Ho avuto un piccolo piccolo assaggio facendo dei videoclip e a volte mi rendevo conto che si doveva girare in un giorno. Si doveva chiudere tutto perché il budget era quello e lavoravamo a dei ritmi forsennati. Salvo l’ora diciamo che dovevi dare alle persone che lavoravano perché per legge dovevano essere a riposo oppure due giorni chiudere tutto in una location e poi in un’altra. Non mi sono mai fermata a riflettere su questo, al momento non è nelle mie priorità.

Oggi molti artisti del mondo della musica arrivano dai talent. Tu avresti fatto un talent?

Se dovessi rivedermi oggi come ero una volta, e se le strade che si presentano per poter raggiungere un determinato obiettivo, fermo restando ciò che ho detto che avevo fame di arrivare, probabilmente l’avrei fatto. Con la consapevolezza che poi c’è una grande competizione fuori. Il talent io non li guardo con grande attenzione perché ogni tanto mi sembra che mi propongono un po’ sempre la stessa cosa. Però se sei comunque un’artista che ha delle cose da dire, che ha delle caratteristiche particolari e soprattutto che ha una grande preparazione, poi emerge. Questa cosa viene fuori, abbiamo degli artisti che lo stanno dimostrando dai Maneskin a Marco Mengoni, passando per Noemi.

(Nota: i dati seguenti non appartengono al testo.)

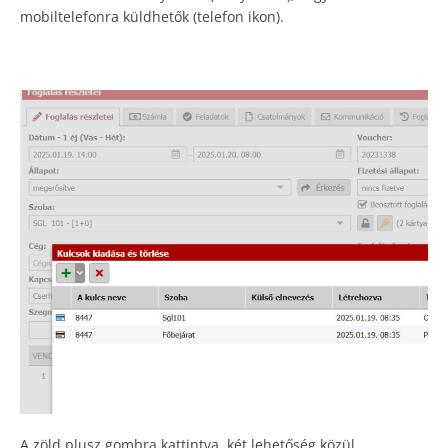
mobiltelefonra küldhetők (telefon ikon).
A zöld plusz gombra kattintva, két lehetőség közül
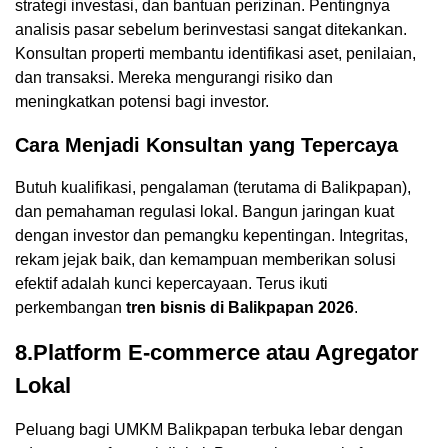
strategi investasi, dan bantuan perizinan. Pentingnya
analisis pasar sebelum berinvestasi sangat ditekankan.
Konsultan properti membantu identifikasi aset, penilaian,
dan transaksi. Mereka mengurangi risiko dan
meningkatkan potensi bagi investor.
Cara Menjadi Konsultan yang Tepercaya
Butuh kualifikasi, pengalaman (terutama di Balikpapan),
dan pemahaman regulasi lokal. Bangun jaringan kuat
dengan investor dan pemangku kepentingan. Integritas,
rekam jejak baik, dan kemampuan memberikan solusi
efektif adalah kunci kepercayaan. Terus ikuti
perkembangan
tren bisnis di Balikpapan 2026
.
8.Platform E-commerce atau Agregator
Lokal
Peluang bagi UMKM Balikpapan terbuka lebar dengan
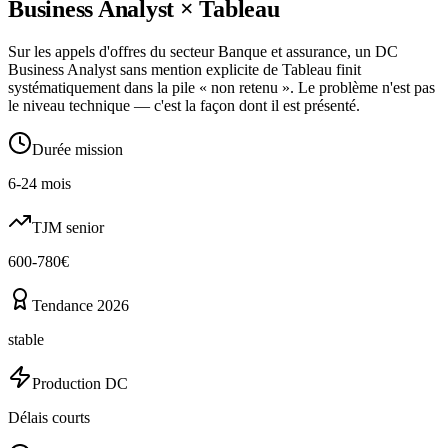
Business Analyst
×
Tableau
Sur les appels d'offres du secteur Banque et assurance, un DC
Business Analyst sans mention explicite de Tableau finit
systématiquement dans la pile « non retenu ». Le problème n'est pas
le niveau technique — c'est la façon dont il est présenté.
Durée mission
6-24 mois
TJM senior
600-780€
Tendance 2026
stable
Production DC
Délais courts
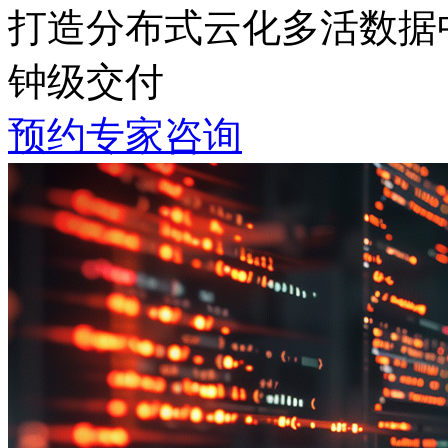
打造分布式云化多活数据中心
钟级交付
预约专家咨询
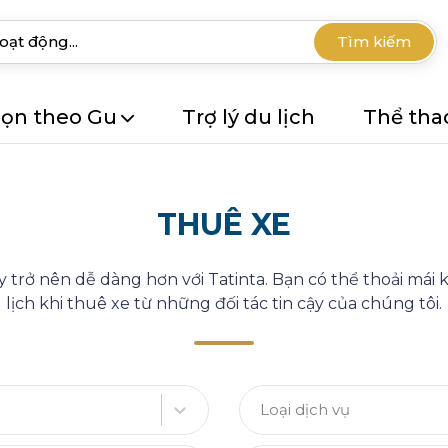
Tìm kiếm
ọn theo Gu
Trợ lý du lịch
Thể tha
THUÊ XE
ây trở nên dễ dàng hơn với Tatinta. Bạn có thể thoải má
lịch khi thuê xe từ những đối tác tin cậy của chúng tôi.
Loại dịch vụ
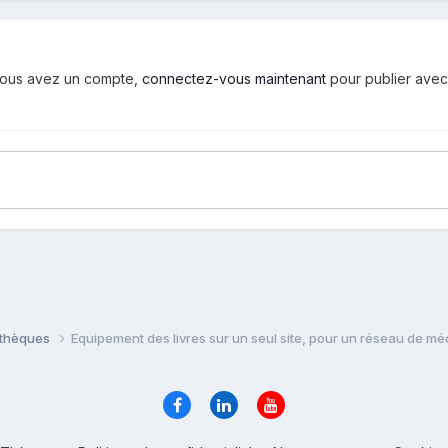
i vous avez un compte,
connectez-vous maintenant
pour publier avec
iothèques
Equipement des livres sur un seul site, pour un réseau de m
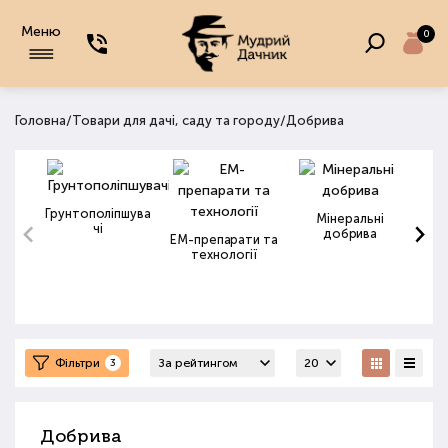
Меню
0
/
/
Головна
Товари для дачі, саду та городу
Добрива
Грунтополіпшува
Мінеральні
чі
добрива
ЕМ-препарати та
технології
Фільтри
3
Добрива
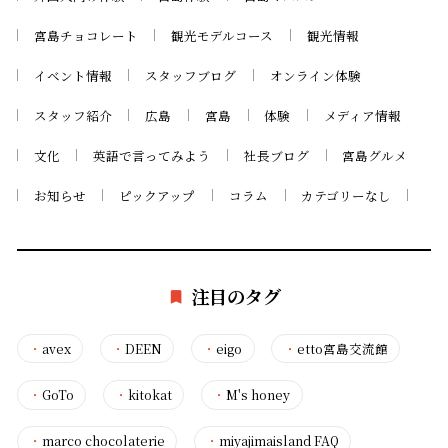
宮島チョコレート
観光モデルコース
観光情報
イベント情報
スタッフブログ
オンライン体験
スタッフ紹介
広島
宮島
体験
メディア情報
文化
英語で言ってみよう
社長ブログ
宮島グルメ
お知らせ
ピックアップ
コラム
カテゴリーなし
注目のタグ
・
avex
・
DEEN
・
eigo
・
etto宮島交流館
・
GoTo
・
kitokat
・
M's honey
・
marco chocolaterie
・
miyajimaisland FAQ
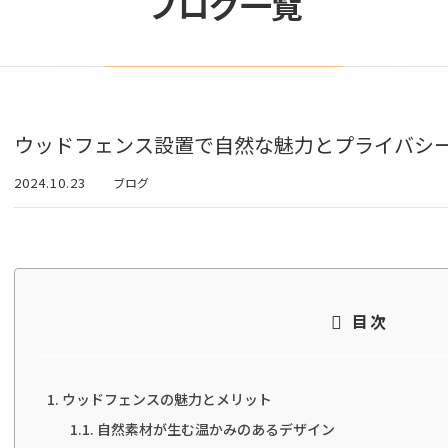
ブログ一覧
ウッドフェンス設置で自然な魅力とプライバシ
2024.10.23
ブログ
目次
ウッドフェンスの魅力とメリット
自然素材が生む温かみのあるデザイン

Ultimamente la più recente che sta avendo successo e io trovo che sia una ragazza cazzuta, molto matura per la sua età, è Angelina Mango. Quindi probabilmente l’avrei fatto non posso assolutamente negarlo perché oggi la strada è quella. Una volta era provare a fare Castrocaro per poi andare a Sanremo, anche se per me l’idea inizialmente di cantare in italiano era contemplata, e oggi ci sono i talent show.

Dove ti possiamo vedere cantare?

Ho cantato al Sammichele festival in provincia di Bari, ed è una rassegna molto, molto carina. C’ero io, Clara, Haddaway, Nina Zilli e Boomdabash.